Hakkeijima Sea Paradise

A manmade island built at the tip of Yokohama Bay, you can spend an entire day at Hakkejima Sea Paradise. Admission to the island itself is free, so you can wander the grounds, have a picnic in the park and take long, leisurely strolls at no cost. However, there is a good chance that you won’t want to miss out on the action. For a start there is the three-story high aquaruim that, with more than 100,000 creatures, is Japan’s largest collection of sealife. Then there are the amusements including Japan’s first surf coaster that swings out over the water and Blue Fall, a 107m vertical drop ride. For the peckish and those wanting to pick up souvenirs there are plenty of restaurants and stores in which to wander.

Minato Mirai 21

Created where Yokohama Exotic Showcase was held in 1989, Minato Mirai is another area packed to the rafters with things to see and do. One of the standout attractions is the Cup Noodle museum that features a restaurant selling noodles from around the world, and two workshops in which you can design your own original cup noodle, or the particuilarly child-friendly Chicken Ramen factory where kids can make their own ramen.
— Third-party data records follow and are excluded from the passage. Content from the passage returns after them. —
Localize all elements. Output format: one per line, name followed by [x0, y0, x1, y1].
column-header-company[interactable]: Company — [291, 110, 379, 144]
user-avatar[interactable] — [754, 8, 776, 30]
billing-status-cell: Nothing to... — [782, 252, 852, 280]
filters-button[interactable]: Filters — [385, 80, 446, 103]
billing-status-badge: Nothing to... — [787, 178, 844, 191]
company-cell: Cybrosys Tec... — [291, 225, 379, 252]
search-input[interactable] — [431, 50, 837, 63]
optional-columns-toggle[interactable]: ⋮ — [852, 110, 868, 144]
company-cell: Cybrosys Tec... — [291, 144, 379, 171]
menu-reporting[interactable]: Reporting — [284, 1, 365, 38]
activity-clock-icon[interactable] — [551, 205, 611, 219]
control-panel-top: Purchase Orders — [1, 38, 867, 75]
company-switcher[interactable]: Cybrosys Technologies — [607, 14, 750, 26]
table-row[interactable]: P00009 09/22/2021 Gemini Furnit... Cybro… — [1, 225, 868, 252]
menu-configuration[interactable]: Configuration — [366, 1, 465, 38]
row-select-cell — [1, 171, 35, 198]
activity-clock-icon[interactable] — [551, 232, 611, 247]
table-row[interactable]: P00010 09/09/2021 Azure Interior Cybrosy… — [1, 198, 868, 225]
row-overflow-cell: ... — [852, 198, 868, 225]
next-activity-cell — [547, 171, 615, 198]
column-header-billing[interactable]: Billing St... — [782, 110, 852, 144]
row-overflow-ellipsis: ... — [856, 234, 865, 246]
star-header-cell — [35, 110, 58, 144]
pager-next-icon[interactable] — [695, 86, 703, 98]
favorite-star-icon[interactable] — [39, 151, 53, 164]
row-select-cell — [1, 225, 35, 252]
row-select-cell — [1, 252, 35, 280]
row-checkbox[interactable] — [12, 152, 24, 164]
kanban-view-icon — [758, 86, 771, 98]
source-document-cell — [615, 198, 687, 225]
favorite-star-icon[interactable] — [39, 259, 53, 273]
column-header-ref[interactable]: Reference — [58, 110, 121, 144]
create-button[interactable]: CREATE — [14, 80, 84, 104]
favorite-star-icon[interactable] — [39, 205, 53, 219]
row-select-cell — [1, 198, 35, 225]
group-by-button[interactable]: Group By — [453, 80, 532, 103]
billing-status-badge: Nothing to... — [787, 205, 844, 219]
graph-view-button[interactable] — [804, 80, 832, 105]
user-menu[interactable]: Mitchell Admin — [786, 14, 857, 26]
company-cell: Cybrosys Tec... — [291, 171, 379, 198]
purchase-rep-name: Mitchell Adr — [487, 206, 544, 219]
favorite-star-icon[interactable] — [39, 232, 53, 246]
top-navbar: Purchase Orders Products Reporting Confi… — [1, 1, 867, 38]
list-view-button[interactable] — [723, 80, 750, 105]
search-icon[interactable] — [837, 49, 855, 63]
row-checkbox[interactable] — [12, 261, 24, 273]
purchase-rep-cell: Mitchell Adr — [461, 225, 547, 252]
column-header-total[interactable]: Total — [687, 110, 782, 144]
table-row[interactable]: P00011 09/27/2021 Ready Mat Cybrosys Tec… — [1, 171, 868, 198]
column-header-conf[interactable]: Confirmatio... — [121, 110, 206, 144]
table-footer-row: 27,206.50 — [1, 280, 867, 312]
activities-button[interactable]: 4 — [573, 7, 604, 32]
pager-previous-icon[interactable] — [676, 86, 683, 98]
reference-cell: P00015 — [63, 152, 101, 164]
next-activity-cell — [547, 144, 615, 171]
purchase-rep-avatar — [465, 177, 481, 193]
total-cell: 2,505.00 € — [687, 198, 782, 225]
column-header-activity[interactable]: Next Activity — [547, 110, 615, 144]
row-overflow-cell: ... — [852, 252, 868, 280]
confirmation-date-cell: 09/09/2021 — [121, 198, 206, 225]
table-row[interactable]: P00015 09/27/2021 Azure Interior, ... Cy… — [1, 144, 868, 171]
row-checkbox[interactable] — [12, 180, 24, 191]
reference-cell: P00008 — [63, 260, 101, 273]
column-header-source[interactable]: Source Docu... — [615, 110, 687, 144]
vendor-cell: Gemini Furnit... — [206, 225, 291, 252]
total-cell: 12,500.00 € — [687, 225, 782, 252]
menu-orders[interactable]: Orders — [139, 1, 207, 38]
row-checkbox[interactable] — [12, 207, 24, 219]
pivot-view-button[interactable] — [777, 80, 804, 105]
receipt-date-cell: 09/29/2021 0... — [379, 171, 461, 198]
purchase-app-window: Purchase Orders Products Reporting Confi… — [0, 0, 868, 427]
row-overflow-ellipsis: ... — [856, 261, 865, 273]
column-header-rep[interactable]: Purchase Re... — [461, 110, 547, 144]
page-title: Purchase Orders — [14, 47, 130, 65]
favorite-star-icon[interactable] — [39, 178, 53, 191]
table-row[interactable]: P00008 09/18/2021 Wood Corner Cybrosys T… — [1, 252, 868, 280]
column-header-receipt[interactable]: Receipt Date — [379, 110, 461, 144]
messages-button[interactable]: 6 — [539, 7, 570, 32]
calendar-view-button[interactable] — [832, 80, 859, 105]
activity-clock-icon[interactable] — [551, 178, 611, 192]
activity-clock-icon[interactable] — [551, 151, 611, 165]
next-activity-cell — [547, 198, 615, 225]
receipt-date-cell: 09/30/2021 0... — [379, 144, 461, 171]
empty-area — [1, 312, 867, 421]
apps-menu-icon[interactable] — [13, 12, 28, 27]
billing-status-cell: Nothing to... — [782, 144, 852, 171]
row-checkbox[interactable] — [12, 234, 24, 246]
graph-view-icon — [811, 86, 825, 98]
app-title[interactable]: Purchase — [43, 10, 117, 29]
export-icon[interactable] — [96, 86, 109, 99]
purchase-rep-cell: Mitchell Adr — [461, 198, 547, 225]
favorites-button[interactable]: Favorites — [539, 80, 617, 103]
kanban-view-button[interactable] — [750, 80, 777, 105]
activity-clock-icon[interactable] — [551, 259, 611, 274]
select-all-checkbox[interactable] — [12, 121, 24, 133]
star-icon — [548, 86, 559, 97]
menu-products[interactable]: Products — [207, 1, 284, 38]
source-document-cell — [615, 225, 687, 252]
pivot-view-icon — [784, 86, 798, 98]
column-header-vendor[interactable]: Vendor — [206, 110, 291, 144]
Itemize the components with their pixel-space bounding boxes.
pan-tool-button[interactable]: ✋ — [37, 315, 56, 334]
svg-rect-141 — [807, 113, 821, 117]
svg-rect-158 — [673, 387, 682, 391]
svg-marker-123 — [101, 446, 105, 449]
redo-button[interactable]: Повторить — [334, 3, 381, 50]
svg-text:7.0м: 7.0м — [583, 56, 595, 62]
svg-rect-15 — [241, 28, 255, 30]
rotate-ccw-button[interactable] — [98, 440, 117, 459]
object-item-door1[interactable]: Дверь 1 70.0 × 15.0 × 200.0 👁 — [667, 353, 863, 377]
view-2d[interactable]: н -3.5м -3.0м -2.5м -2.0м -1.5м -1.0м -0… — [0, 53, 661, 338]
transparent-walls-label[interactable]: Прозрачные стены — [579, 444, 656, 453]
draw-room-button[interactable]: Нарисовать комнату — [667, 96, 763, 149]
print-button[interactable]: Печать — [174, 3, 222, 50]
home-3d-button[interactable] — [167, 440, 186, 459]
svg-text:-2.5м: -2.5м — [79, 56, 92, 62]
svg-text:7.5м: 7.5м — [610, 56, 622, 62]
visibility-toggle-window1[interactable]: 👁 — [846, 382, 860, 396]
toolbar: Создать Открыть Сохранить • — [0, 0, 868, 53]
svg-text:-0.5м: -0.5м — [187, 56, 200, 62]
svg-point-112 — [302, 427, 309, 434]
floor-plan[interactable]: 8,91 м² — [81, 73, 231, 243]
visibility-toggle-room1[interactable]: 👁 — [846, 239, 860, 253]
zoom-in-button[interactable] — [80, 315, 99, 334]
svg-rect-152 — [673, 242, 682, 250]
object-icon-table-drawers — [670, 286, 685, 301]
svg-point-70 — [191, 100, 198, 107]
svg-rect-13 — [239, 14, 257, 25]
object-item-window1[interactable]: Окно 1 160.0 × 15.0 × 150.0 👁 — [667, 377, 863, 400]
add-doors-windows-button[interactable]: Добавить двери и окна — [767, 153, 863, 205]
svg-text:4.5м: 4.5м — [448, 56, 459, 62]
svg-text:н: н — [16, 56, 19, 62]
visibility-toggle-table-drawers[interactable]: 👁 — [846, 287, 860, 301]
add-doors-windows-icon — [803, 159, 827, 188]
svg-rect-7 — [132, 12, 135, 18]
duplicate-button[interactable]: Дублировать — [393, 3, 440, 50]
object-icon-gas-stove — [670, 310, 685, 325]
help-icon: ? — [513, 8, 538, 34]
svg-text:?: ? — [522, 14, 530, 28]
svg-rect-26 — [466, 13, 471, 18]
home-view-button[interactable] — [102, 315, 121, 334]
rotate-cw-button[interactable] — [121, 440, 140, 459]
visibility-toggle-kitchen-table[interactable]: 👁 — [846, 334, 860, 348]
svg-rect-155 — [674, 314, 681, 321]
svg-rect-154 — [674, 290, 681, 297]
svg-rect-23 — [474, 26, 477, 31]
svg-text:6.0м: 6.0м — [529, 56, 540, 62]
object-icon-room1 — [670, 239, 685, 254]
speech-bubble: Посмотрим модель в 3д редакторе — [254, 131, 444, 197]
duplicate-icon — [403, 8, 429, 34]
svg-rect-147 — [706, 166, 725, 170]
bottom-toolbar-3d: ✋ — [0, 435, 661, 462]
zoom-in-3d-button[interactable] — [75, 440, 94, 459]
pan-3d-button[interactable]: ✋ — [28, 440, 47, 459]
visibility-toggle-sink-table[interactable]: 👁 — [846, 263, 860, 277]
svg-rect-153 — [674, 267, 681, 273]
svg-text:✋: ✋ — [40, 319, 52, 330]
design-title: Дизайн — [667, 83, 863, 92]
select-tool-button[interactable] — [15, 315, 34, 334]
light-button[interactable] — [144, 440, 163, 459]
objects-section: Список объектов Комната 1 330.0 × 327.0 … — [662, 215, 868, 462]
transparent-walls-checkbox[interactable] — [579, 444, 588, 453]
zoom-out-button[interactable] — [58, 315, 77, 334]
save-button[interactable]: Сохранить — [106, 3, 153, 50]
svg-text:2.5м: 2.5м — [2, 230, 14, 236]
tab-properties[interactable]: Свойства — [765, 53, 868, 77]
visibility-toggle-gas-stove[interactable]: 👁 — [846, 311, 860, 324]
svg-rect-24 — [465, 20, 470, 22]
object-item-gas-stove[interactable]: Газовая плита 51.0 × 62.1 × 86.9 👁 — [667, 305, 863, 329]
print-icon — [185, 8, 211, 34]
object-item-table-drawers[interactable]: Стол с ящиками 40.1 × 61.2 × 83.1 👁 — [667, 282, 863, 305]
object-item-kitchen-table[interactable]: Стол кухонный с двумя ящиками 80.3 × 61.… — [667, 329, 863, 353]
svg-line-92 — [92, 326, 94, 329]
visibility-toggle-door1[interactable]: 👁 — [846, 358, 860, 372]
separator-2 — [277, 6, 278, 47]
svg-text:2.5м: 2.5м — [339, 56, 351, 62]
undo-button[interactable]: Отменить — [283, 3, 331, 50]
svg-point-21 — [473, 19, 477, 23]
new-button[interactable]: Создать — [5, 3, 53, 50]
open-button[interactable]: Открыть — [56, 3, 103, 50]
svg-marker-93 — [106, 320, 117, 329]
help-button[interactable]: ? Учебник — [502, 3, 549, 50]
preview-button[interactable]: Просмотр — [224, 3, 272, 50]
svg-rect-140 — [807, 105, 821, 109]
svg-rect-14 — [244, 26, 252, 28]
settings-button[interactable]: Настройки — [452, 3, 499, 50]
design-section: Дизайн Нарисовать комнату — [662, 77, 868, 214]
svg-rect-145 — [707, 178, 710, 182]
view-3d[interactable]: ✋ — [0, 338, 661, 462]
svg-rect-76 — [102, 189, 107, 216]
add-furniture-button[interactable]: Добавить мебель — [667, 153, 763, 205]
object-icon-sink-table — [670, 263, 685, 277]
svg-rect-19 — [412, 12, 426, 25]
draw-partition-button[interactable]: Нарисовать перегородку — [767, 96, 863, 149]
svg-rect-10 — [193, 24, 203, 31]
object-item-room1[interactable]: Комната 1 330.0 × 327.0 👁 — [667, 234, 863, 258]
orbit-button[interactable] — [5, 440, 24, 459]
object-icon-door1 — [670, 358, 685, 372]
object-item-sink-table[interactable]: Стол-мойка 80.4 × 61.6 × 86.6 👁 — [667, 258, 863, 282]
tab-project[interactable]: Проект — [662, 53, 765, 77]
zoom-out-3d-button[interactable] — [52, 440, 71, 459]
West of JR Sakuragicho Station, you can find Nogeyama Park and Nogeyama Zoo with about 1,500 animals of 90 species. Younger children will enjoy Anpanman Land and KID-O-KID Borneland, an educational  indoor play facility where children and parents can learn as they play. For the older child, it’s well worth checking out the Nippon Maru and Yokohama Port Museum and the Mitsubishi Minatomirai Industrial Museum exhibiting all sorts of technological marvels including rocket engines, futuristic fork lifts and a deep sea submersible research vessel.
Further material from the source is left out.